Boyle took a step toward him. “You doubt my word, Periera?” His indignation rang in the room, too broad, too pat. “Colonel Yuste will hear of this. Insulting American representatives, abusing members of our diplomatic corps.”
“Colonel Yuste will indeed hear. An American national was killed and the chargé d’affaires offers a lame excuse to demand release of our principal suspect.” Periera paused, letting a hint of warning hang in the silence. “Diplomatic immunity indeed.”
Periera picked up the passport and leafed through it. “Interesting document. Palestine, England, Egypt. You are well traveled, Miss Sampson. What is it you do exactly?”
“I dig. I’m an archaeologist, an anthropologist. I excavated in the caves on Cape Spartel until–-”
Periera opened the passport to the first page. “The picture hardly does you justice.”
He tossed it back on the desk and turned to Boyle. He waited. Lily closed her eyes and heard Periera’s voice again.
“Miss Sampson? Miss Sampson, did you hear what I said?”
Lily opened her eyes, too frightened to speak, too tired to care.
“Did you hear me, Miss Sampson? You may leave for the time being. Return to what Boyle calls your official responsibilities.”

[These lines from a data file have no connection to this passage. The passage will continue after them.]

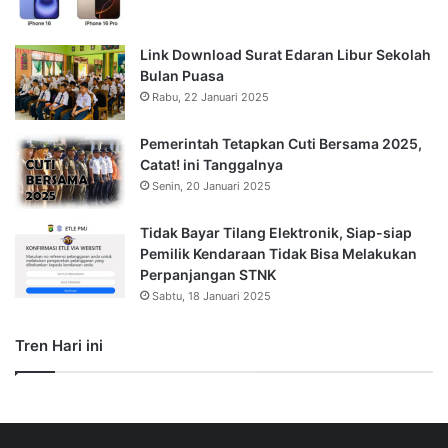
Link Download Surat Edaran Libur Sekolah
Bulan Puasa
Rabu, 22 Januari 2025
Pemerintah Tetapkan Cuti Bersama 2025,
Catat! ini Tanggalnya
Senin, 20 Januari 2025
Tidak Bayar Tilang Elektronik, Siap-siap
Pemilik Kendaraan Tidak Bisa Melakukan
Perpanjangan STNK
Sabtu, 18 Januari 2025
Tren Hari ini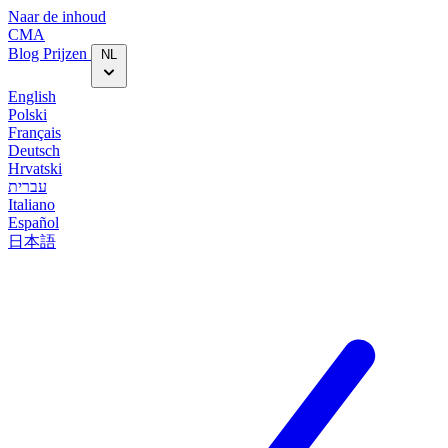
Naar de inhoud
CMA
Blog‎
Prijzen
NL
English
Polski
Français
Deutsch
Hrvatski
עברית
Italiano
Español
日本語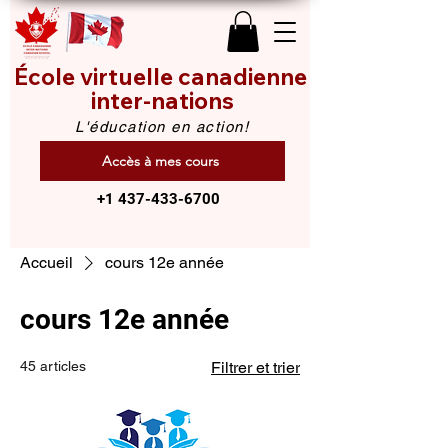
École virtuelle canadienne
inter-nations
L'éducation en action!
Accès à mes cours
+1 437-433-6700
Accueil
cours 12e année
cours 12e année
45 articles
Filtrer et trier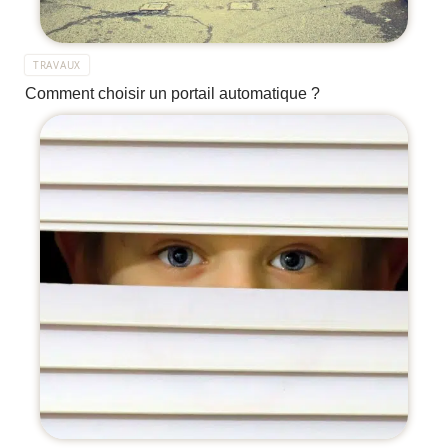
TRAVAUX
Comment choisir un portail automatique ?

Outside, Boyle guided Lily toward an old Packard parked at the curb. A small American flag fluttered from a stick perched on the right fender.
The glare of the overcast morning burned Lily’s eyes.

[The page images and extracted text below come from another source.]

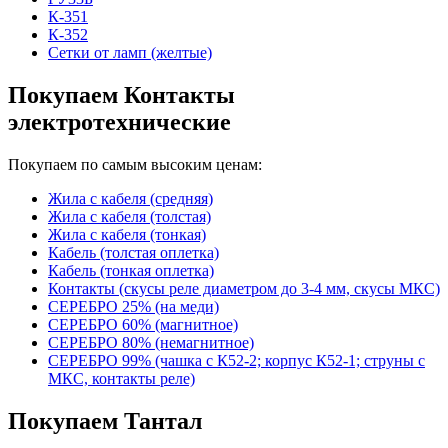
К-351
К-352
Сетки от ламп (желтые)
Покупаем Контакты
электротехнические
Покупаем по самым высоким ценам:
Жила с кабеля (средняя)
Жила с кабеля (толстая)
Жила с кабеля (тонкая)
Кабель (толстая оплетка)
Кабель (тонкая оплетка)
Контакты (скусы реле диаметром до 3-4 мм, скусы МКС)
СЕРЕБРО 25% (на меди)
СЕРЕБРО 60% (магнитное)
СЕРЕБРО 80% (немагнитное)
СЕРЕБРО 99% (чашка с К52-2; корпус К52-1; струны с
МКС, контакты реле)
Покупаем Тантал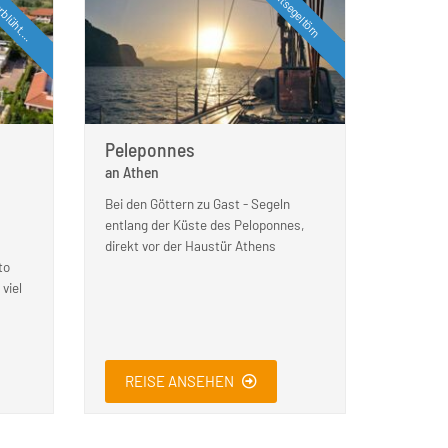
rblüht....
Mitsegeltörn
Peleponnes
an Athen
Bei den Göttern zu Gast - Segeln
entlang der Küste des Peloponnes,
direkt vor der Haustür Athens
to
viel
REISE ANSEHEN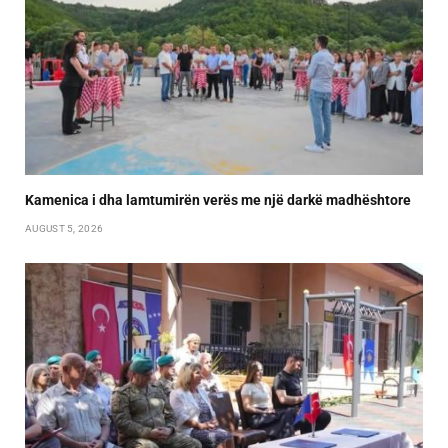
Kamenica i dha lamtumirën verës me një darkë madhështore
AUGUST 5, 2026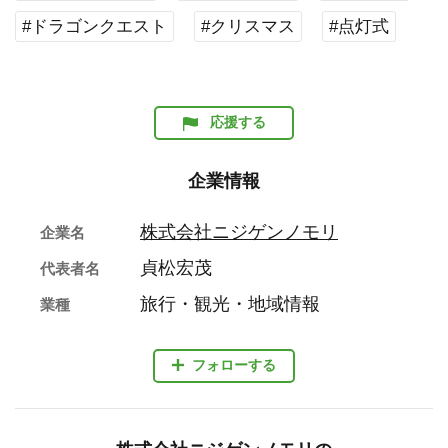
#ドラゴンクエスト
#クリスマス
#点灯式
応援する
企業情報
株式会社ニジゲンノモリ
企業名
貞松宏茂
代表者名
旅行・観光・地域情報
業種
フォローする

“I can’t go back to that hotel room,” she told Boyle. “Not after—”
“Major Pardo took care of it. Brought your things to the Legation, set them up in the room next to your office.”
Lily shuffled along the sidewalk toward the Packard.
“You look terrible.” Boyle reached into his pocket and handed her a comb. “At least, try to comb your hair.”
The comb slipped through Lily’s fingers. “I’ll be staying at the Legation?”
Boyle opened the passenger door for Lily. “You have your own bathroom down the hall.” He picked up the comb from the sidewalk. “Tiled. Very Moorish.”